Limitations of technical analysis
1)
Past and historical data: Technical
analysis is based on the past and historical data. Unexpected future is not
taken into consideration by it.
2)
Analyst
Bias: Just as with fundamental analysis, technical analysis is
subjective and our personal biases can be reflected in the analysis.
3)
No explanation about the tools used:
Most technical analysts are not able to offer convincing explanations for the
tools employed by them.
4)
Chances of wrong decision: False
signals can always occur in the stock markets.
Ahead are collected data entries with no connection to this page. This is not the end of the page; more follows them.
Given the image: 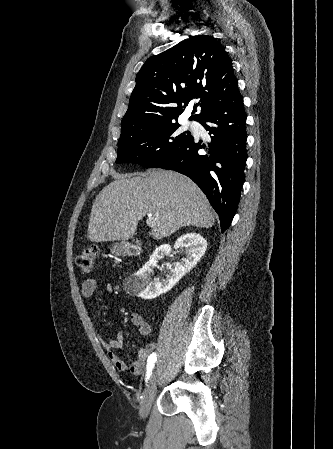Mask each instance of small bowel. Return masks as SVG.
I'll return each instance as SVG.
<instances>
[{
	"mask_svg": "<svg viewBox=\"0 0 333 449\" xmlns=\"http://www.w3.org/2000/svg\"><path fill=\"white\" fill-rule=\"evenodd\" d=\"M97 286V281L93 278L84 280L81 286L83 296L87 298L94 296ZM130 319L131 323L137 328L141 335L148 336L151 334L152 328L141 314L132 313ZM100 342L107 352L110 363L117 370L128 371L133 376H139L142 374L149 356L154 353L157 347V343L155 341L148 342L144 347L138 350L137 359L130 365H127L125 361L116 353V349L123 346V332H117L115 338L113 339L105 340L100 338Z\"/></svg>",
	"mask_w": 333,
	"mask_h": 449,
	"instance_id": "obj_1",
	"label": "small bowel"
}]
</instances>
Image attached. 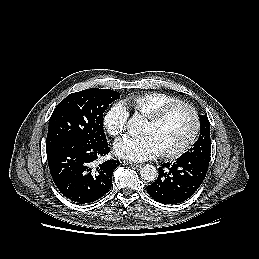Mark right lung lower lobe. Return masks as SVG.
I'll return each mask as SVG.
<instances>
[{
	"instance_id": "1",
	"label": "right lung lower lobe",
	"mask_w": 259,
	"mask_h": 259,
	"mask_svg": "<svg viewBox=\"0 0 259 259\" xmlns=\"http://www.w3.org/2000/svg\"><path fill=\"white\" fill-rule=\"evenodd\" d=\"M107 143L93 145L84 142H64L47 149L52 179L60 192L77 203L98 200L108 192L112 172L118 160L105 161L94 167V161L109 153Z\"/></svg>"
}]
</instances>
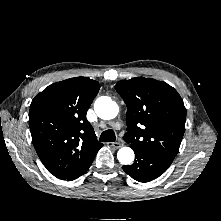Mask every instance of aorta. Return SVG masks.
I'll list each match as a JSON object with an SVG mask.
<instances>
[{"label":"aorta","instance_id":"1","mask_svg":"<svg viewBox=\"0 0 221 221\" xmlns=\"http://www.w3.org/2000/svg\"><path fill=\"white\" fill-rule=\"evenodd\" d=\"M94 110L98 117L104 120H110L118 115L119 107L110 97H99L94 103ZM117 158L123 165H130L134 160V152L129 147H122L117 152Z\"/></svg>","mask_w":221,"mask_h":221}]
</instances>
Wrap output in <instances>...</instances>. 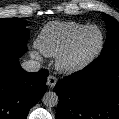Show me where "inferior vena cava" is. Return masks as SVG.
<instances>
[{
	"mask_svg": "<svg viewBox=\"0 0 119 119\" xmlns=\"http://www.w3.org/2000/svg\"><path fill=\"white\" fill-rule=\"evenodd\" d=\"M22 68L27 72H37L41 68V64L35 60H28L22 63Z\"/></svg>",
	"mask_w": 119,
	"mask_h": 119,
	"instance_id": "1",
	"label": "inferior vena cava"
}]
</instances>
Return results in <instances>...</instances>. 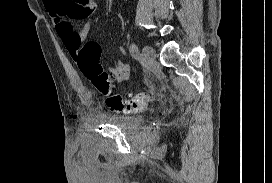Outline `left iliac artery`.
Instances as JSON below:
<instances>
[{
	"label": "left iliac artery",
	"instance_id": "1",
	"mask_svg": "<svg viewBox=\"0 0 272 183\" xmlns=\"http://www.w3.org/2000/svg\"><path fill=\"white\" fill-rule=\"evenodd\" d=\"M129 51H130L131 56L134 59H137V60L140 59V52H139L138 46L135 43L130 44Z\"/></svg>",
	"mask_w": 272,
	"mask_h": 183
}]
</instances>
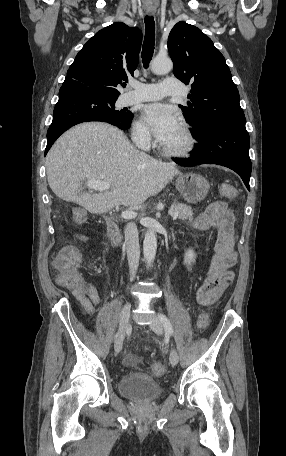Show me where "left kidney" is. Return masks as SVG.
Wrapping results in <instances>:
<instances>
[{"label":"left kidney","mask_w":286,"mask_h":456,"mask_svg":"<svg viewBox=\"0 0 286 456\" xmlns=\"http://www.w3.org/2000/svg\"><path fill=\"white\" fill-rule=\"evenodd\" d=\"M196 254L193 249H188L185 253L184 264L190 269L191 262H195Z\"/></svg>","instance_id":"1"}]
</instances>
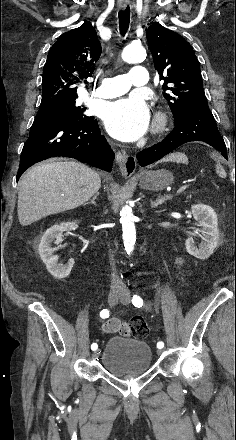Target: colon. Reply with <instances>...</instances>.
Segmentation results:
<instances>
[{"instance_id":"5ec220e1","label":"colon","mask_w":236,"mask_h":440,"mask_svg":"<svg viewBox=\"0 0 236 440\" xmlns=\"http://www.w3.org/2000/svg\"><path fill=\"white\" fill-rule=\"evenodd\" d=\"M131 329L128 330L129 334L136 338H145L149 334V328L141 316H134L131 320Z\"/></svg>"}]
</instances>
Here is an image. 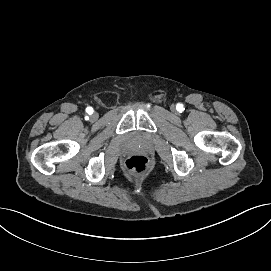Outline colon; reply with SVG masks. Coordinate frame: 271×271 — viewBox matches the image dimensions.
<instances>
[{
    "label": "colon",
    "instance_id": "obj_1",
    "mask_svg": "<svg viewBox=\"0 0 271 271\" xmlns=\"http://www.w3.org/2000/svg\"><path fill=\"white\" fill-rule=\"evenodd\" d=\"M125 169L133 175H141L149 168V159L143 155L129 157L125 161Z\"/></svg>",
    "mask_w": 271,
    "mask_h": 271
}]
</instances>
If the technical analysts act
without confirmation, they would make mistakes and would suffer unnecessary expenses
and losses.
5)
Limited use of technical analysis:
Empirical evidence in support of the random walk hypothesis casts its shadow
over the usefulness of technical analysis.
6)
Delay: By the time an up trend or
downtrend may have been signaled by the technical analysis, may already have
taken place.
7)
Commonly used system: Ultimately,
technical analysis must be a self-defeating proposition. As more and more
people employ it, the value of such analysis tends to decline.
8)
Different interpretation by different
analyst: There is a great deal of ambiguity in the identification of
configurations as well as trend lines and channels on the charts. The same
chart can be interpreted differently.
Despite these limitations, technical analysis is very popular. It is only in the rational, efficient and well ordered market where technical analysis has no use. But given the imperfections, inefficiencies and irrationalities that characterize real markets, technical analysis can be helpful. Hence, it can be concluded that technical analysis may be used, albeit to a limited extent, in conjunction with fundamental analysis to guide investment decision-making, as it is supplementary to fundamental analysis rather than substitute for it.